Required action:
Whenever a line in the listing contains "Ensemble", copy that line.

Given records:
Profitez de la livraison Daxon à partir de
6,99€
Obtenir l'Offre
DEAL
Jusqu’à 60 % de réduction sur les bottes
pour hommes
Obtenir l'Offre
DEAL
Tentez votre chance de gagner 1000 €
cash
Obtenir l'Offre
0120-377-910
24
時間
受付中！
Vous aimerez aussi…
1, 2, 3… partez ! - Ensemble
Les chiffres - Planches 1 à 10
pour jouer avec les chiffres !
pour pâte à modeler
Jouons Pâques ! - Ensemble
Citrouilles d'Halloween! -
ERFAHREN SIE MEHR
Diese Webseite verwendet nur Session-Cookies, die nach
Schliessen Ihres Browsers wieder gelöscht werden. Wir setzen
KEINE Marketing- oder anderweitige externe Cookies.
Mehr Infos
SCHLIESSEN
...
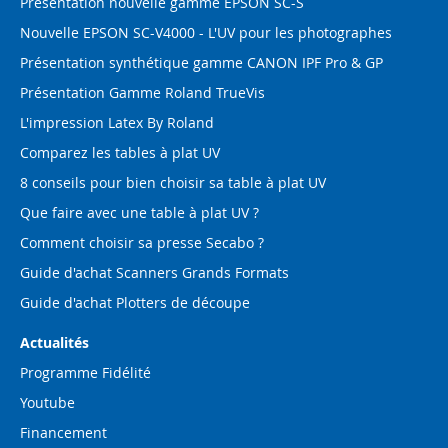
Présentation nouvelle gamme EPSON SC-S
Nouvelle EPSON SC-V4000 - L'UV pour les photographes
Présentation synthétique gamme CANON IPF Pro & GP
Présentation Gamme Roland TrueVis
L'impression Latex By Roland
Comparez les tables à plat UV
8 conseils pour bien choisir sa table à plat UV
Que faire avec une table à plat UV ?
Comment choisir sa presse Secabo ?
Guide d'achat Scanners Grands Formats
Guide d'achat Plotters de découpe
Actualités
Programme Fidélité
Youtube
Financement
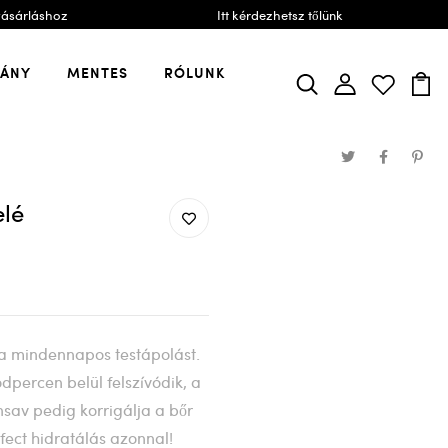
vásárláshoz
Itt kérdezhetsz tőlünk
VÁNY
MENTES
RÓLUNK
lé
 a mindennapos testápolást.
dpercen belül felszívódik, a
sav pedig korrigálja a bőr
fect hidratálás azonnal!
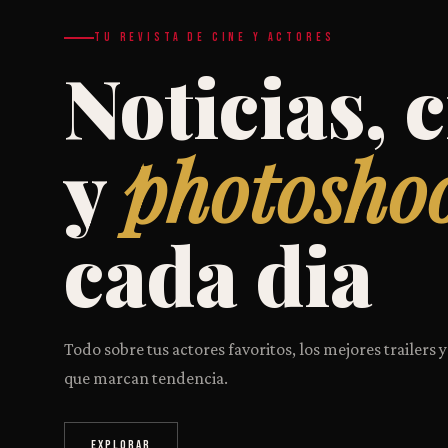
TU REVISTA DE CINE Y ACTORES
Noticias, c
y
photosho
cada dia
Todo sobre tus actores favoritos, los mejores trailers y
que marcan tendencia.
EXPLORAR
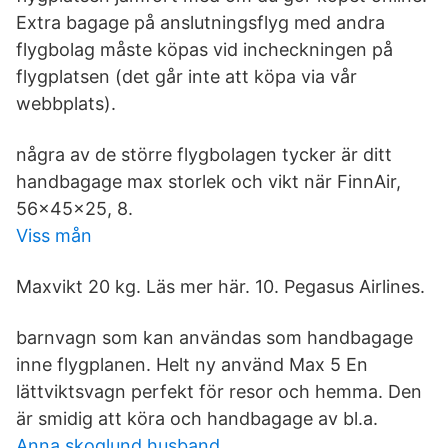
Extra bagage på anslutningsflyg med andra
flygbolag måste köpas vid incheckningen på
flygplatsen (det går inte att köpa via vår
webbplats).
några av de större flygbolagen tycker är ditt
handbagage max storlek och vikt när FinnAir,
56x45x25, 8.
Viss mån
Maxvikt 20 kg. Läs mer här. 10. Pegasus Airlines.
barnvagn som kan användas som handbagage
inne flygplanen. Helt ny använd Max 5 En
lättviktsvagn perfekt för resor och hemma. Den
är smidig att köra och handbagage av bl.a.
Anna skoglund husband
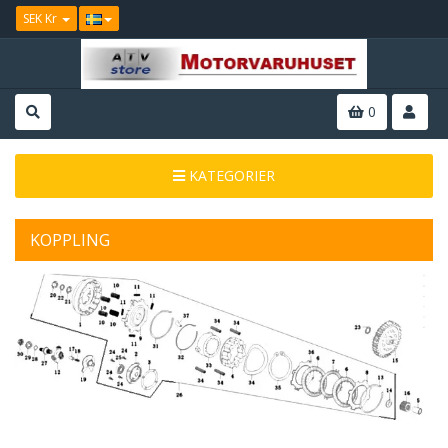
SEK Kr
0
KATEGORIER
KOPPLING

Exercise result:
1, 2, 3… partez ! - Ensemble
Jouons Pâques ! - Ensemble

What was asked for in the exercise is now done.